• Problem description: From the line containing "Updated: 05:07" through the end of the entries, please repeat every line exactly and nothing more; the pictures do not belong in the copy.

• Extracted page text data:

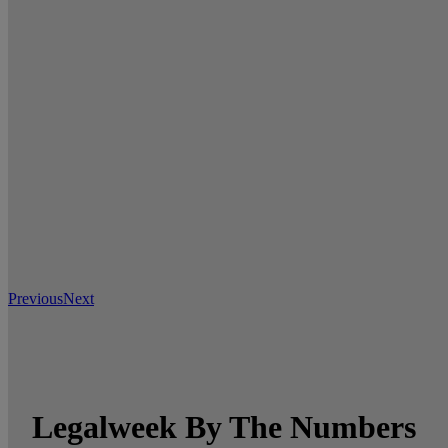
Previous
Next
Legalweek By The Numbers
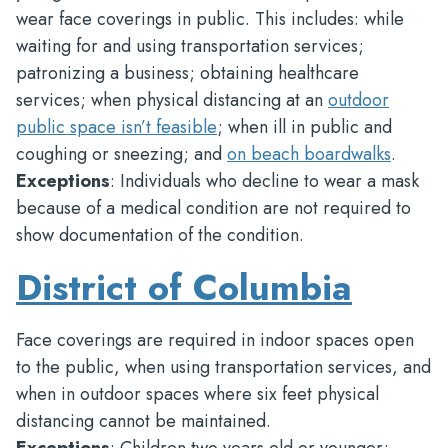
wear face coverings in public. This includes: while
waiting for and using transportation services;
patronizing a business; obtaining healthcare
services; when physical distancing at an
outdoor
public space isn’t feasible
; when ill in public and
coughing or sneezing; and
on beach boardwalks
.
Exceptions
: Individuals who decline to wear a mask
because of a medical condition are not required to
show documentation of the condition.
District of Columbia
Face coverings are required in indoor spaces open
to the public, when using transportation services, and
when in outdoor spaces where six feet physical
distancing cannot be maintained.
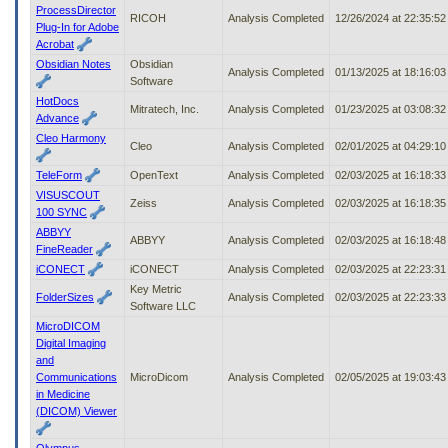
ProcessDirector
RICOH
Analysis Completed
12/26/2024 at 22:35:5
Plug-In for Adobe
Acrobat
Obsidian Notes
Obsidian
Analysis Completed
01/13/2025 at 18:16:0
Software
HotDocs
Mitratech, Inc.
Analysis Completed
01/23/2025 at 03:08:3
Advance
Cleo Harmony
Cleo
Analysis Completed
02/01/2025 at 04:29:1
TeleForm
OpenText
Analysis Completed
02/03/2025 at 16:18:3
VISUSCOUT
Zeiss
Analysis Completed
02/03/2025 at 16:18:3
100 SYNC
ABBYY
ABBYY
Analysis Completed
02/03/2025 at 16:18:4
FineReader
iCONECT
iCONECT
Analysis Completed
02/03/2025 at 22:23:3
Key Metric
FolderSizes
Analysis Completed
02/03/2025 at 22:23:3
Software LLC
MicroDICOM
Digital Imaging
and
Communications
MicroDicom
Analysis Completed
02/05/2025 at 19:03:4
in Medicine
(DICOM) Viewer
Olympus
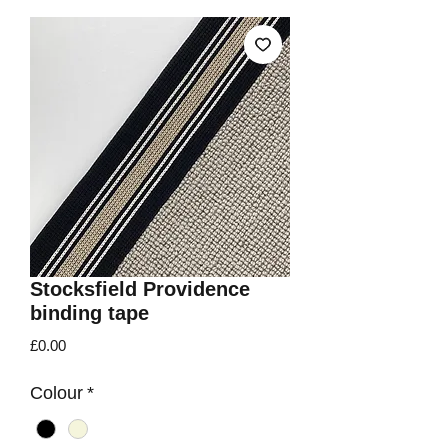
Stocksfield Providence
binding tape
Price
£0.00
Colour
*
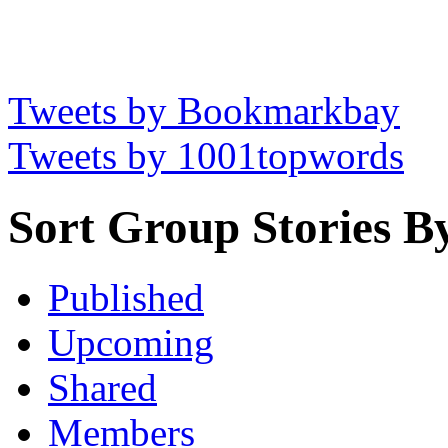
Tweets by Bookmarkbay
Tweets by 1001topwords
Sort Group Stories B
Published
Upcoming
Shared
Members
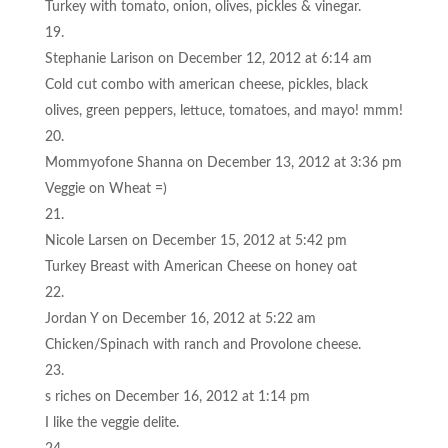
Turkey with tomato, onion, olives, pickles & vinegar.
Stephanie Larison
on December 12, 2012 at 6:14 am
Cold cut combo with american cheese, pickles, black
olives, green peppers, lettuce, tomatoes, and mayo! mmm!
Mommyofone Shanna
on December 13, 2012 at 3:36 pm
Veggie on Wheat =)
Nicole Larsen
on December 15, 2012 at 5:42 pm
Turkey Breast with American Cheese on honey oat
Jordan Y
on December 16, 2012 at 5:22 am
Chicken/Spinach with ranch and Provolone cheese.
s riches
on December 16, 2012 at 1:14 pm
I like the veggie delite.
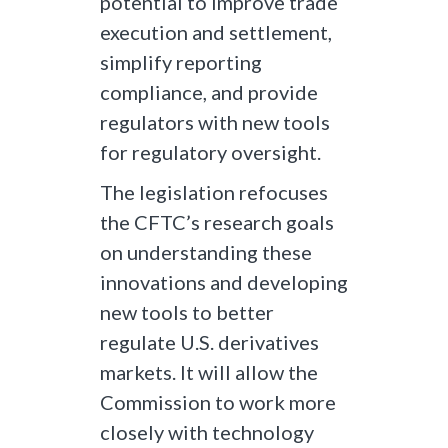
potential to improve trade
execution and settlement,
simplify reporting
compliance, and provide
regulators with new tools
for regulatory oversight.
The legislation refocuses
the CFTC’s research goals
on understanding these
innovations and developing
new tools to better
regulate U.S. derivatives
markets. It will allow the
Commission to work more
closely with technology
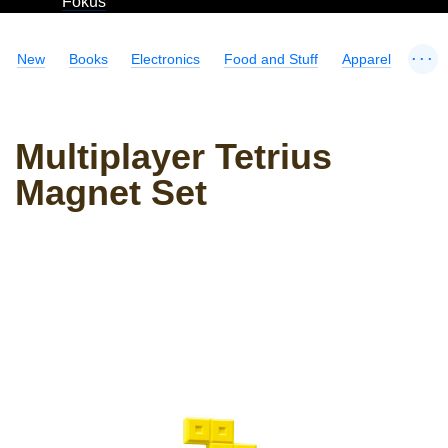
Fokus
...
New
Books
Electronics
Food and Stuff
Apparel
Multiplayer Tetrius
Magnet Set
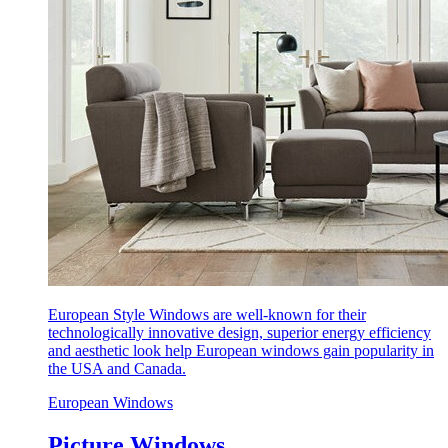
European Style Windows are well-known for their
technologically innovative design, superior energy efficiency
and aesthetic look help European windows gain popularity in
the USA and Canada.
European Windows
Picture Windows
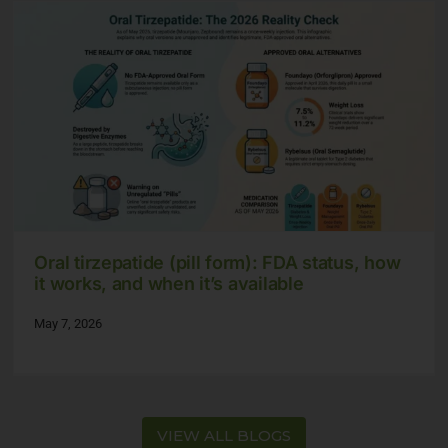
Oral tirzepatide (pill form): FDA status, how
it works, and when it’s available
May 7, 2026
VIEW ALL BLOGS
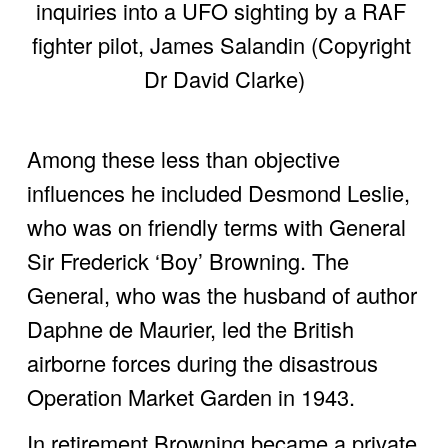
inquiries into a UFO sighting by a RAF 
fighter pilot, James Salandin (Copyright 
Dr David Clarke)
Among these less than objective 
influences he included Desmond Leslie, 
who was on friendly terms with General 
Sir Frederick ‘Boy’ Browning. The 
General, who was the husband of author 
Daphne de Maurier, led the British 
airborne forces during the disastrous 
Operation Market Garden in 1943. 
In retirement Browning became a private 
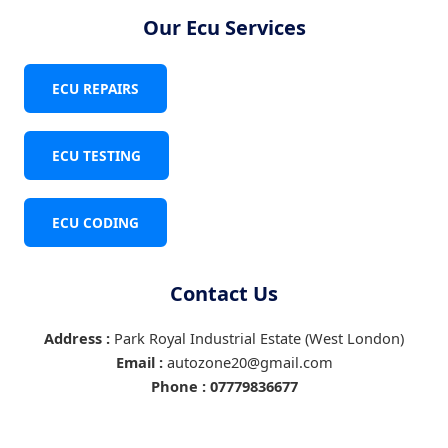
Our Ecu Services
ECU REPAIRS
ECU TESTING
ECU CODING
Contact Us
Address :
Park Royal Industrial Estate (West London)
Email :
autozone20@gmail.com
Phone :
07779836677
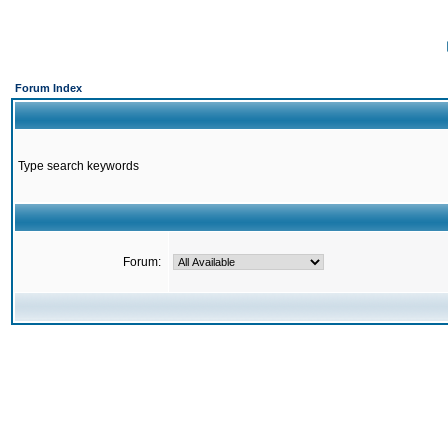
Forum Index
Type search keywords
Forum:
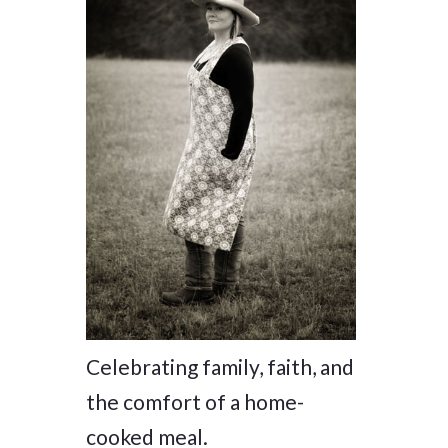
Celebrating family, faith, and
the comfort of a home-
cooked meal.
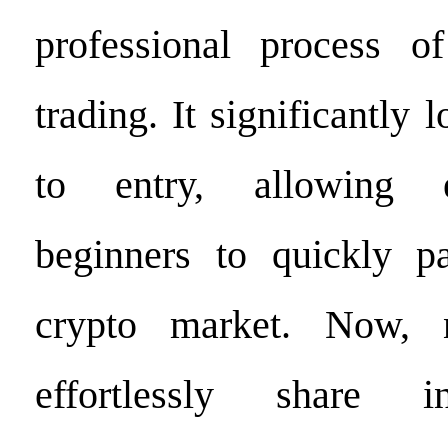
professional process of
trading. It significantly 
to entry, allowing 
beginners to quickly pa
crypto market. Now, 
effortlessly share 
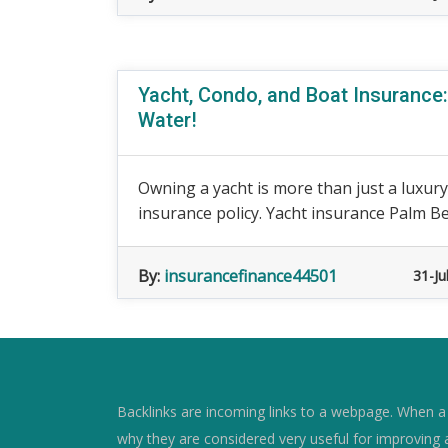
Yacht, Condo, and Boat Insurance:
Water!
Owning a yacht is more than just a luxury,
insurance policy. Yacht insurance Palm Bea
By:
insurancefinance44501
31-Ju
Backlinks are incoming links to a webpage. When a w
why they are considered very useful for improving 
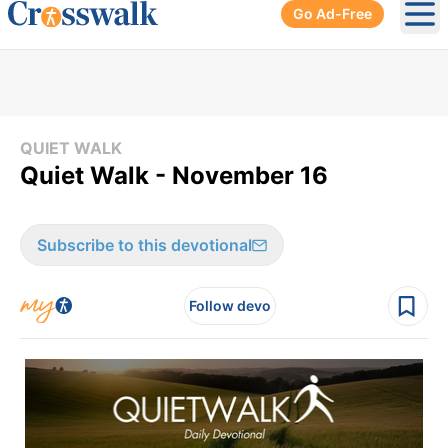
Go Ad-Free
Ope
QUIET WALK
Quiet Walk - November 16
Subscribe to this devotional
Follow devo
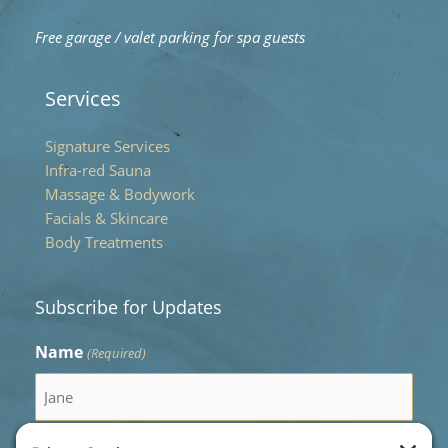
Free garage / valet parking for spa guests
Services
Signature Services
Infra-red Sauna
Massage & Bodywork
Facials & Skincare
Body Treatments
Subscribe for Updates
Name
(Required)
First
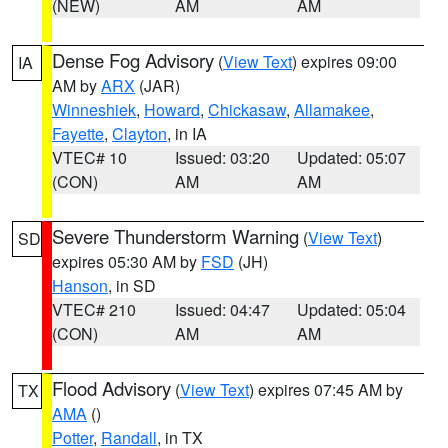
(NEW)
AM
AM
Dense Fog Advisory
(
View Text
) expires 09:00
IA
AM by
ARX
(JAR)
Winneshiek
,
Howard
,
Chickasaw
,
Allamakee
,
Fayette
,
Clayton
, in IA
VTEC# 10
Issued: 03:20
Updated: 05:07
(CON)
AM
AM
Severe Thunderstorm Warning
(
View Text
)
SD
expires 05:30 AM by
FSD
(JH)
Hanson
, in SD
VTEC# 210
Issued: 04:47
Updated: 05:04
(CON)
AM
AM
Flood Advisory
(
View Text
) expires 07:45 AM by
TX
AMA
()
Potter
,
Randall
, in TX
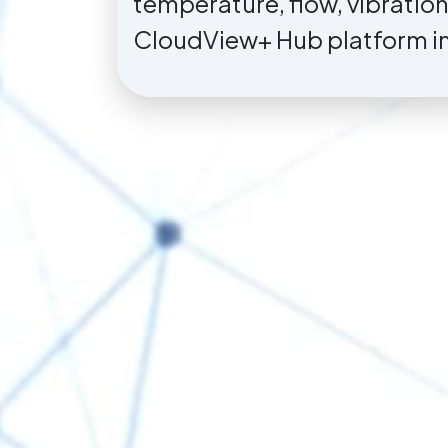
temperature, flow, vibratio
CloudView+ Hub platform in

• Exercise response:
Updated: 05:07
(CON)
AM
AM
Severe Thunderstorm Warning
(
View Text
)
SD
expires 05:30 AM by
FSD
(JH)
Hanson
, in SD
VTEC# 210
Issued: 04:47
Updated: 05:04
(CON)
AM
AM
Flood Advisory
(
View Text
) expires 07:45 AM by
TX
AMA
()
Potter
,
Randall
, in TX
temperature, flow, vibratio
CloudView+ Hub platform in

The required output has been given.